CRISPR therapy for rare blood disease delivers “life-changing” results / Humans + Tech - #93

+ Deleting unethical data sets isn’t good enough + Is robot therapy the future? + Other interesting articles from around the web

Hi,

This week, there is a lot to digest, from successful CRISPR therapies for rare diseases to unethical use of research data sets and robot therapy for mental health. Let’s get into it.

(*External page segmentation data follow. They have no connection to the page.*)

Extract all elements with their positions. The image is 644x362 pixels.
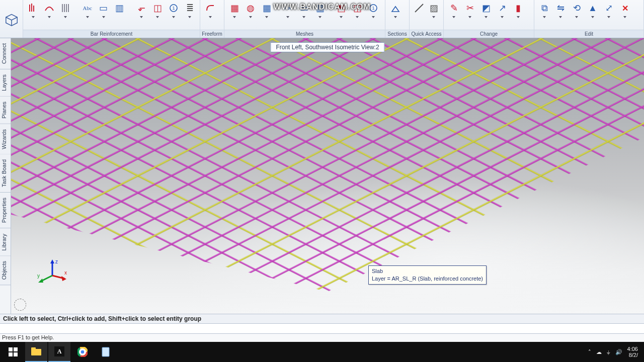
tray-cloud-icon[interactable]: ☁ [596,349,602,355]
tool-bars-2[interactable] [42,2,56,26]
taskbar-file-explorer[interactable] [25,342,47,362]
sidetab-task-board[interactable]: Task Board [0,154,11,193]
group-change: ✎ ✂ ◩ ↗ ▮ Change [444,0,534,38]
view-label: Front Left, Southwest Isometric View:2 [270,42,384,52]
ribbon-groups: Abc ▭ ▥ ⬐ ◫ 1 ≣ Bar Reinforcement Freefo… [23,0,644,38]
tool-bars-3[interactable] [58,2,72,26]
tool-mesh-a[interactable]: ⬒ [334,2,348,26]
group-meshes: ▦ ◍ ▦ Abc ▭ ▥ ⬒ ◫ 1 Meshes [224,0,385,38]
svg-text:z: z [55,259,58,264]
ribbon: Abc ▭ ▥ ⬐ ◫ 1 ≣ Bar Reinforcement Freefo… [0,0,644,38]
group-label: Quick Access [410,30,443,38]
tool-change-2[interactable]: ✂ [463,2,477,26]
tool-quick-hatch[interactable]: ▨ [428,2,441,26]
tray-volume-icon[interactable]: 🔊 [615,349,622,355]
tool-stirrup[interactable]: ◫ [150,2,165,26]
sidetab-library[interactable]: Library [0,229,11,256]
tool-section[interactable] [388,2,403,26]
svg-rect-24 [102,347,109,356]
taskbar-notepad[interactable] [95,342,117,362]
tool-mesh-mark[interactable]: 1 [366,2,380,26]
tool-bar-extra[interactable]: ≣ [183,2,197,26]
tool-change-3[interactable]: ◩ [479,2,493,26]
tool-mesh-dim2[interactable]: ▥ [313,2,327,26]
tooltip-layer: Layer = AR_SL_R (Slab, reinforced concre… [372,275,483,283]
help-bar: Press F1 to get Help. [0,334,644,342]
svg-text:1: 1 [372,6,374,11]
tray-date: 8/2/ [627,352,638,358]
group-freeform: Freeform [200,0,224,38]
tray-clock[interactable]: 4:06 8/2/ [627,346,638,358]
tool-bent-bar[interactable]: ⬐ [134,2,148,26]
side-tab-strip: Connect Layers Planes Wizards Task Board… [0,38,11,314]
group-quick-access: ▨ Quick Access [410,0,444,38]
tool-mesh-abc[interactable]: Abc [281,2,295,26]
selection-hint-bar: Click left to select, Ctrl+click to add,… [0,314,644,324]
taskbar-chrome[interactable] [71,342,94,362]
tool-mesh-b[interactable]: ◫ [350,2,364,26]
tray-chevron-up-icon[interactable]: ˄ [588,349,591,355]
tool-change-1[interactable]: ✎ [447,2,461,26]
tool-change-4[interactable]: ↗ [495,2,509,26]
tool-copy[interactable]: ⧉ [537,2,551,26]
axis-triad: z y x [36,258,68,284]
tool-mesh-2[interactable]: ◍ [244,2,258,26]
svg-rect-14 [14,347,18,351]
tool-change-5[interactable]: ▮ [511,2,525,26]
svg-marker-5 [50,259,54,263]
sidetab-properties[interactable]: Properties [0,193,11,228]
group-label: Sections [385,30,409,38]
svg-rect-16 [14,352,18,356]
svg-marker-8 [38,279,43,283]
nav-sphere-icon[interactable] [14,299,26,311]
sidetab-wizards[interactable]: Wizards [0,124,11,155]
sidetab-objects[interactable]: Objects [0,256,11,285]
tool-mark[interactable]: 1 [167,2,181,26]
tool-mesh-1[interactable]: ▦ [227,2,242,26]
svg-rect-18 [31,347,36,350]
group-sections: Sections [385,0,410,38]
system-tray: ˄ ☁ ⏚ 🔊 4:06 8/2/ [588,346,642,358]
hover-tooltip: Slab Layer = AR_SL_R (Slab, reinforced c… [368,265,487,285]
group-label: Change [444,30,534,38]
group-label: Freeform [200,30,224,38]
tray-time: 4:06 [627,346,638,352]
svg-text:1: 1 [173,6,175,11]
tool-label-abc[interactable]: Abc [80,2,95,26]
start-button[interactable] [2,342,24,362]
svg-text:x: x [64,270,67,276]
svg-marker-11 [61,276,66,281]
tool-dim-2[interactable]: ▥ [113,2,127,26]
tray-wifi-icon[interactable]: ⏚ [607,349,610,355]
sidetab-layers[interactable]: Layers [0,69,11,97]
tool-stretch[interactable]: ⤢ [602,2,616,26]
command-input-bar[interactable] [0,324,644,334]
taskbar-app-allplan[interactable]: A [48,342,70,362]
sidetab-planes[interactable]: Planes [0,97,11,124]
group-edit: ⧉ ⇋ ⟲ ▲ ⤢ ✕ Edit [534,0,644,38]
group-label: Meshes [224,30,385,38]
group-label: Bar Reinforcement [23,30,200,38]
sidetab-connect[interactable]: Connect [0,38,11,69]
tool-flip[interactable]: ▲ [586,2,600,26]
group-bar-reinforcement: Abc ▭ ▥ ⬐ ◫ 1 ≣ Bar Reinforcement [23,0,200,38]
tool-mesh-3[interactable]: ▦ [260,2,274,26]
tool-delete[interactable]: ✕ [618,2,632,26]
tool-dim-1[interactable]: ▭ [97,2,111,26]
selection-hint-text: Click left to select, Ctrl+click to add,… [3,315,201,322]
svg-rect-15 [9,352,13,356]
tool-quick-line[interactable] [413,2,426,26]
tool-mesh-dim1[interactable]: ▭ [297,2,311,26]
svg-point-23 [80,350,85,354]
viewport[interactable]: Front Left, Southwest Isometric View:2 S… [11,38,644,314]
tool-bars-1[interactable] [26,2,40,26]
tool-freeform[interactable] [203,2,217,26]
svg-rect-13 [9,347,13,351]
app-menu-button[interactable] [0,0,23,38]
svg-text:y: y [37,273,40,279]
tool-rotate[interactable]: ⟲ [570,2,584,26]
group-label: Edit [534,30,643,38]
windows-taskbar: A ˄ ☁ ⏚ 🔊 4:06 8/2/ [0,342,644,362]
tool-mirror[interactable]: ⇋ [553,2,568,26]
help-text: Press F1 to get Help. [2,334,54,340]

CRISPR therapy for rare blood disease delivers “life-changing” results

In 2019, researchers started the first CRISPR human clinical trials in the USA. CRISPR allows researchers to alter DNA sequences and modify gene function. CRISPR can be used to fix genetic defects and treat various diseases. The trials in the USA were aimed at treating two rare blood diseases—beta-thalassemia and sickle cell disease. After nearly three years, the results have been overwhelmingly positive [Rich Haridy, New Atlas].  

So far, data from 22 patients has been announced, and the results are about as good as one could hope. All 15 beta-thalassemia patients displayed clinically meaningful improvements to fetal hemoglobin levels. Before the CRISPR therapy each of the patients required ongoing blood transfusions, sometimes monthly, but since the infusion every one of them has been transfusion-free.

All seven sickle cell patients also showed significant improvement, free of any vaso-occlusive crises, the primary clinical indication of disease.

"What we're seeing in these early days is how transformational this is for the sickle cell patients we've seen," says Stephen Grupp, a researcher working on the trials. "We are hearing that it is life-changing."

Researchers still need to monitor the patients to understand the long-term efficacy, but they are pretty positive based on the results over the last three years.


Deleting unethical data sets isn’t good enough

In the recent past, researchers gathered huge data sets for AI research. One example is the MS-Celeb-1M, a data set of 10 million images of 100,000 celebrities’ faces. Microsoft compiled the dataset and released it to promote advancement in facial recognition.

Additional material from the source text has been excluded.